Hacker News new | ask | show | jobs
by snickell 456 days ago
What I'm currently doing is caveman: I ask the LLM to attach a unique id= to every element, and I gave it an attribute (data-use-cached) it can use to mark "the contents of this element should be loaded from the preivous frame": https://github.com/snickell/universal/blob/47c5b5920db5b2082...

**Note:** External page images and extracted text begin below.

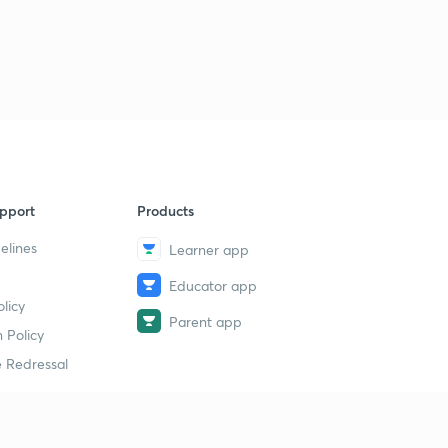
pport
Products
elines
Learner app
Educator app
licy
Parent app
 Policy
 Redressal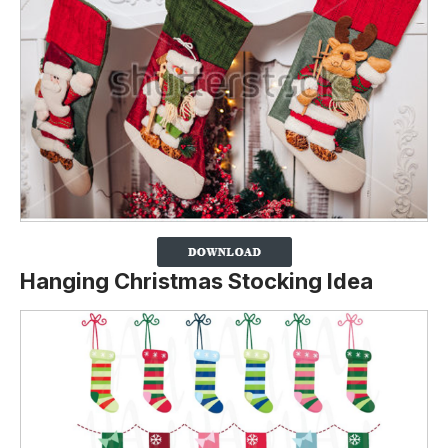
Hanging Christmas Stocking Idea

For example, this specifies that #my-div should be replaced with the value from the previous frame (which itself might have been cached): <div id="my-div" data-use-cached></div>

This lowers the render time /substantially/, for simple changes like "clicked here, pop-open a menu" it can do it in 10s, vs a full frame render which might be 2 minutes (obviously varies on how much is on the screen!).

I think using HAML etc is an interesting idea, thanks for suggesting it, that might be something I'll experiment with.

The challenge I'm finding is that "fancy" also has a way of confusing the LLM. E.g. I originally had the LLM produce literal unified diffs between frames. I reasoned it had seem plenty of diffs of HTML in its training data set. It could actually do this, BUT image quality and intelligence were notably affected.

Part of the problem is that at the moment (well 1mo ago when I last benchmarked), only Claude is "past the bar" for being able to do this particular task, for whatever reason. Gemini Flash is the second closest. Everything else (including 4o, 4.5, o1, deepseek, etc) are total wipeouts.

What would be really amazing is if say Llama 4 turns out to be good in the visual domain the way claude is, and you can run it on one of the LLM-on-silicon vendors (cerebrus.ai, grok, etc) to get 10x the token rate.

LMK if you have other ideas, thanks for thinking about this and taking a look!